Tennis: Verlierer bewegen häufiger den Kopf gettyimages -- John McEnroe bei den French Open 1984
Neue Studie zum nonverbalen Verhalten bei Profi-Tennisspielern

Tennis: Verlierer bewegen häufiger den Kopf

  • Redaktion
Die Wutausbrüche des ehemaligen US-amerikanischen Tennisspielers John McEnroe sind legendär – aber auch bei Nick Kyrgios, Alexander Zverev, Serena Williams und Co. muss schon mal ein Tennisschläger dran glauben. Emotionen und nonverbales Bewegungsverhalten sind eng miteinander verknüpfte Prozesse.

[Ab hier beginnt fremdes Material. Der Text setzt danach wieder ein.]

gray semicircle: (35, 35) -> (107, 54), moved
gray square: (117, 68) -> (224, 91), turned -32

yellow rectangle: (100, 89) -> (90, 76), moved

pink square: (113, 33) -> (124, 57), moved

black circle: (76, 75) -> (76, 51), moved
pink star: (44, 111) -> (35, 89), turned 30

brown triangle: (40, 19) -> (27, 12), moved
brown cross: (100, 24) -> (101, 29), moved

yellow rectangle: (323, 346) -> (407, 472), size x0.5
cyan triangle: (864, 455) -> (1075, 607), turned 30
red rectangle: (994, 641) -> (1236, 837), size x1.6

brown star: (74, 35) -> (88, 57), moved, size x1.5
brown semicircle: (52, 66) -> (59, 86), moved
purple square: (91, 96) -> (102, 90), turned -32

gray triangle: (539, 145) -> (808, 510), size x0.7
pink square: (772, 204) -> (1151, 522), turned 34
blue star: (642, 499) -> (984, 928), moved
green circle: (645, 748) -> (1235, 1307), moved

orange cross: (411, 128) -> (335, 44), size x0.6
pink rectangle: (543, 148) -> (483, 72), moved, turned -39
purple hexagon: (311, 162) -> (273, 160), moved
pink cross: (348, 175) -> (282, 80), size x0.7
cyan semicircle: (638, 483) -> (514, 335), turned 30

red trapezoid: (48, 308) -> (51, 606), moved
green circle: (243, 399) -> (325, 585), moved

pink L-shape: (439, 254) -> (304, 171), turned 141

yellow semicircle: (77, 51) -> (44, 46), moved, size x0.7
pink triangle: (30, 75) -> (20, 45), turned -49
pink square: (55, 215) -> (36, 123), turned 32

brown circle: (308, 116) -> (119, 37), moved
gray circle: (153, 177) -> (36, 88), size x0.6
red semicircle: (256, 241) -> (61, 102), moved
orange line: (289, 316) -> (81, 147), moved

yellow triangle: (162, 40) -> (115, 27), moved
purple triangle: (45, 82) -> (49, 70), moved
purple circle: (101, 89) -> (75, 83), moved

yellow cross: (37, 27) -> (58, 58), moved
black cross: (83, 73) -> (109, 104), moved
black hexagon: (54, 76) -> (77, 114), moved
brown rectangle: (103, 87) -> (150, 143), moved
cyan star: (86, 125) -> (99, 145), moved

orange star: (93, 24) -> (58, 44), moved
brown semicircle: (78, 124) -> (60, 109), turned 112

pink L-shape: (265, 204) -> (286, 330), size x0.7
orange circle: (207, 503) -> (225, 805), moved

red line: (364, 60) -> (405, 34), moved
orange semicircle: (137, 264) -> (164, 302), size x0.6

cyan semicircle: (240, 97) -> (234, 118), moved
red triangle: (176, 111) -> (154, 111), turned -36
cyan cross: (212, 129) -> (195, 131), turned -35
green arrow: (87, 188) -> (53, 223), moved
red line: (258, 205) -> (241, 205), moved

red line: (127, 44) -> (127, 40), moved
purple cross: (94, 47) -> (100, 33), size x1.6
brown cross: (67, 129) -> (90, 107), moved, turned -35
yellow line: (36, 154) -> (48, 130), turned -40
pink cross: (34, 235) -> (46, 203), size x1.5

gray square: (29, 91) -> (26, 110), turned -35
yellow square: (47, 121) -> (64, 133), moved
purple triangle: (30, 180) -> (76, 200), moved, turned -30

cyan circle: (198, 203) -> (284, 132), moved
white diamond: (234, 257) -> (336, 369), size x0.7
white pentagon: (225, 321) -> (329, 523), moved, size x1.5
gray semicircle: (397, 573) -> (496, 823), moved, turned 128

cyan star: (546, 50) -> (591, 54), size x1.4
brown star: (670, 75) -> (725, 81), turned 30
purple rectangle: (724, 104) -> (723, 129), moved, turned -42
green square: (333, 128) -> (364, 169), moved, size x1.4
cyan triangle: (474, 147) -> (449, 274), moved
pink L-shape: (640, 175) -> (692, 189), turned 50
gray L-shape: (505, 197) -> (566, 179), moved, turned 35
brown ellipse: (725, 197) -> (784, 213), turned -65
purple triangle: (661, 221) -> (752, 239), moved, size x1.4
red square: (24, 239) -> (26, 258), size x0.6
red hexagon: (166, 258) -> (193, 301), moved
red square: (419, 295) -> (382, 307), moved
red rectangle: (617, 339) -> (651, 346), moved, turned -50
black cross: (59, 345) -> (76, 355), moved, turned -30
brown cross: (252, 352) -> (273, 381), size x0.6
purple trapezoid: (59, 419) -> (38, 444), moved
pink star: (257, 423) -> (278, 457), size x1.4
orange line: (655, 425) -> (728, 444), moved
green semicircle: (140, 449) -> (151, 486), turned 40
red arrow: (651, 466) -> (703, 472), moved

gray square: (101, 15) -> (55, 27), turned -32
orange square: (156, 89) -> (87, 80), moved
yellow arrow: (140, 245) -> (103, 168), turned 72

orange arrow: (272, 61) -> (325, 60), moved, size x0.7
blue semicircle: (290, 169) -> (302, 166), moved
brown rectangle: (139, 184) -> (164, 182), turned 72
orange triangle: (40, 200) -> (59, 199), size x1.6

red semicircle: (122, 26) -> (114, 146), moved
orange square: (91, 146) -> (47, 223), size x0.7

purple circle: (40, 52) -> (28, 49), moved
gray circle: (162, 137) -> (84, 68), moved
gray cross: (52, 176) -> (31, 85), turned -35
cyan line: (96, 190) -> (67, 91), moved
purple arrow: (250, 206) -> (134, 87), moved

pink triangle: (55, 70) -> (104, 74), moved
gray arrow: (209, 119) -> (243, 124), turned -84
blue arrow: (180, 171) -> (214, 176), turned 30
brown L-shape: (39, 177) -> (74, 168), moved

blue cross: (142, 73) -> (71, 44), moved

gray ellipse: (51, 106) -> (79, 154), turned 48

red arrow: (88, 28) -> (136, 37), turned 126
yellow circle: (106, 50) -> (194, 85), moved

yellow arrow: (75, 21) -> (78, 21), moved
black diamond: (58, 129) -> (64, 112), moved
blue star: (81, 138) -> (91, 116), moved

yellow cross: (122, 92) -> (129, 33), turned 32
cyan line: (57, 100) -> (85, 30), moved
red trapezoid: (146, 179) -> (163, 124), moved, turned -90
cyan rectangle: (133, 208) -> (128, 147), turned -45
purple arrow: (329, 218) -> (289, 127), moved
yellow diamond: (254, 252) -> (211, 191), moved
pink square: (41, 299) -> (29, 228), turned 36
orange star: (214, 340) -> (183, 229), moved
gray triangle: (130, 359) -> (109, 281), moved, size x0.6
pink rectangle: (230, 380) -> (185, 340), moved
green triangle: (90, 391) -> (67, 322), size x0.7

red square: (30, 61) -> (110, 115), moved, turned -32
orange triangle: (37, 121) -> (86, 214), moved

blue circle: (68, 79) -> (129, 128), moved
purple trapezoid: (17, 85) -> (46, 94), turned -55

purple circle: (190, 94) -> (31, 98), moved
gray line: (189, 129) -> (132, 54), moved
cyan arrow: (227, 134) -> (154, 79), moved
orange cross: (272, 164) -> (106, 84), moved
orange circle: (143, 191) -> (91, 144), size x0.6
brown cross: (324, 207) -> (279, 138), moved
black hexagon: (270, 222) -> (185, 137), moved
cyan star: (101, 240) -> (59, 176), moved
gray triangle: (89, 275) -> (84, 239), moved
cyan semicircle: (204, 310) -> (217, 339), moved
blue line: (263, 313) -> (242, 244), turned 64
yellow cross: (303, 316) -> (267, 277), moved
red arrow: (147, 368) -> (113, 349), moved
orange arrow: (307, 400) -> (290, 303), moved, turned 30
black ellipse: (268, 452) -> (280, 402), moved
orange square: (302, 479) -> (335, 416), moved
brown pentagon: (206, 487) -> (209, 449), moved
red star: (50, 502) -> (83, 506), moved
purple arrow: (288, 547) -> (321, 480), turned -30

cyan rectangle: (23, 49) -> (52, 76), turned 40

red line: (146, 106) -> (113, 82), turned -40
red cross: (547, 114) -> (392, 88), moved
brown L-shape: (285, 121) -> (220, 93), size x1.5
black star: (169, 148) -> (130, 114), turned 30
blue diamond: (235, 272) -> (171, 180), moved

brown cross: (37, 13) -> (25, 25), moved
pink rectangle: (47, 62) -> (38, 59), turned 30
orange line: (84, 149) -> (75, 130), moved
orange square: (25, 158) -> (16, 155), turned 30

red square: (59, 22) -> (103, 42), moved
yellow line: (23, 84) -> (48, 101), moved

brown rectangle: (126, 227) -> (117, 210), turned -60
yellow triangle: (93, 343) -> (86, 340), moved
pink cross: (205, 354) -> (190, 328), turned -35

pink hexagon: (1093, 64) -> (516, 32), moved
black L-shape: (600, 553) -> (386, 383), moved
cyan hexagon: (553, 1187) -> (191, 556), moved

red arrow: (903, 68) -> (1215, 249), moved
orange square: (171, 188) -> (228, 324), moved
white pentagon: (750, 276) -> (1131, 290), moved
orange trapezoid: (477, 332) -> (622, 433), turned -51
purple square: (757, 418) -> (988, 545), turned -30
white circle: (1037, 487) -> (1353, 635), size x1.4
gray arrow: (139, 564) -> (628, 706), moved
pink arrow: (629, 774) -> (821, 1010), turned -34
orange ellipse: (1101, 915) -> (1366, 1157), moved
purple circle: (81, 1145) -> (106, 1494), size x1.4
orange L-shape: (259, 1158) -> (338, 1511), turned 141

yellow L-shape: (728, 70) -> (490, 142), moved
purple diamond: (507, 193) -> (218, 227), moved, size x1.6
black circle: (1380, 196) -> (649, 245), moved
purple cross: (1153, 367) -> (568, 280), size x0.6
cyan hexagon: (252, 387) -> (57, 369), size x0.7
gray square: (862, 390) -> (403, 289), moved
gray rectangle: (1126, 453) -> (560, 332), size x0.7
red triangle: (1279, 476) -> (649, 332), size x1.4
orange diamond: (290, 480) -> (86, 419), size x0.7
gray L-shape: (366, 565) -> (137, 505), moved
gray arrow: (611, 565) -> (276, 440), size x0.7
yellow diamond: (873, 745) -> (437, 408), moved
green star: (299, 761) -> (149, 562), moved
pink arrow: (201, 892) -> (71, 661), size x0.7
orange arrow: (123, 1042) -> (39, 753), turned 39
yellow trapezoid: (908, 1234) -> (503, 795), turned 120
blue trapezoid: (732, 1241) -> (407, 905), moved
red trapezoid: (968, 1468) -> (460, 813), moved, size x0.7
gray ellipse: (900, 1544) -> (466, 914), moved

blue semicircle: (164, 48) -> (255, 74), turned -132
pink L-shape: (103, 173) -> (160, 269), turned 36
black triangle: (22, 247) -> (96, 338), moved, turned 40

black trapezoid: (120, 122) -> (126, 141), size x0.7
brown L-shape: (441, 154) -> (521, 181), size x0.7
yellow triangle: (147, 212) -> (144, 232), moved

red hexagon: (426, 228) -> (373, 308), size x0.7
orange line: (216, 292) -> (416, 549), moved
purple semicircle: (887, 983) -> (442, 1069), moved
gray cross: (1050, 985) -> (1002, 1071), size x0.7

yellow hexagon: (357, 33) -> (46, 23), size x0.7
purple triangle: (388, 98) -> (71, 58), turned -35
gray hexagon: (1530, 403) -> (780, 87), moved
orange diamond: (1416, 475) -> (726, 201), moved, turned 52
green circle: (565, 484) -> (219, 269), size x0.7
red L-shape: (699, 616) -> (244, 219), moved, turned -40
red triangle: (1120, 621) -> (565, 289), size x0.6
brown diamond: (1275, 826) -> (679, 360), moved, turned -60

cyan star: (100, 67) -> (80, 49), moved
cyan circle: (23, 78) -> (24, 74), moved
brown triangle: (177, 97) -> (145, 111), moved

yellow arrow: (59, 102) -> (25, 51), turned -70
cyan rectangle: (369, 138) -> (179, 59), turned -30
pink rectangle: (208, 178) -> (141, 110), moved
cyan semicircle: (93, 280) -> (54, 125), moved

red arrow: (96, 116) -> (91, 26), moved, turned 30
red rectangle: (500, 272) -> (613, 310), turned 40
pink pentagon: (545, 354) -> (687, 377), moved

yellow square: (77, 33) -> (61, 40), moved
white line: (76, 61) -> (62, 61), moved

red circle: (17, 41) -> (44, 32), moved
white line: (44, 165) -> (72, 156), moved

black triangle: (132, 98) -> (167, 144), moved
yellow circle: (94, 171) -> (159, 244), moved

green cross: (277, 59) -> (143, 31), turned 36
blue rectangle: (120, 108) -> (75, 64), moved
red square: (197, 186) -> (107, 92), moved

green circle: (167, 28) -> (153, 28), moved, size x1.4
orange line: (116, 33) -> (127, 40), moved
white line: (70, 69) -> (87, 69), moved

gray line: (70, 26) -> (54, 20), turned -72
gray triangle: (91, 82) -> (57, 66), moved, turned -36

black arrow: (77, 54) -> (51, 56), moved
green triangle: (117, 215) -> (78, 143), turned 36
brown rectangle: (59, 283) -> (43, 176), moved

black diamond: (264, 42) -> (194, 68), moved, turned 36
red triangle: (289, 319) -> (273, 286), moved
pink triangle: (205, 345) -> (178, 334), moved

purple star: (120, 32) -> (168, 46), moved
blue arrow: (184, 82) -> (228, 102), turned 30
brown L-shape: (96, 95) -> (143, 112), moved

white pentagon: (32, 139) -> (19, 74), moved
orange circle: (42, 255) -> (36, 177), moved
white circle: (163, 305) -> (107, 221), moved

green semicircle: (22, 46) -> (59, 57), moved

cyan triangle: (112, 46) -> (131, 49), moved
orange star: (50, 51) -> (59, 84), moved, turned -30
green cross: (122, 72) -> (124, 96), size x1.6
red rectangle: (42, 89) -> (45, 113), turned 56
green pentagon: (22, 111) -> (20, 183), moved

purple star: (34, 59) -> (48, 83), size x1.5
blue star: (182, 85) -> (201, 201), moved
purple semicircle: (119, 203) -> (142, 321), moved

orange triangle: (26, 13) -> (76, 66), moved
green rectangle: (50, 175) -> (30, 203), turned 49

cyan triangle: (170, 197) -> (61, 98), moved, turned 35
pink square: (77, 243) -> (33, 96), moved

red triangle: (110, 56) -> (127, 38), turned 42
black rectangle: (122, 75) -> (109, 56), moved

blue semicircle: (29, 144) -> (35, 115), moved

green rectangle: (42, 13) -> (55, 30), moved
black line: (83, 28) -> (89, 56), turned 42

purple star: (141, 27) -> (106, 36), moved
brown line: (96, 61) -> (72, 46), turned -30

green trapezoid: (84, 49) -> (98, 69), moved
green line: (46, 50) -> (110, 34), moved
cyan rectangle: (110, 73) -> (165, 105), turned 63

Bislang existieren jedoch nur unzureichende Informationen über die spontanen nonverbalen Äußerungen als Reaktion auf das Erleben positiver und negativer Emotionen, also bei Sieg oder Niederlage bei Sportwettkämpfen.
Eine neue Studie der Abteilung für Neurologie, Psychosomatik und Psychiatrie des Instituts für Bewegungstherapie und bewegungsorientierte Prävention und Rehabilitation der Deutschen Sporthochschule Köln hat nun herausgefunden: Im Gegensatz zu bisherigen Annahmen äußern sich Verlierer nonverbal stärker als Gewinner. „Verlierer führen mehr spontane nonverbale Kopfbewegungen nach Punktverlust im Tennis aus als nach Punktgewinn. Die nonverbalen Kopfbewegungen werden nach oben sowie seitwärts, Kopfschütteln, ausgeführt“, erklärt Wissenschaftler Dr. Ingo Helmich.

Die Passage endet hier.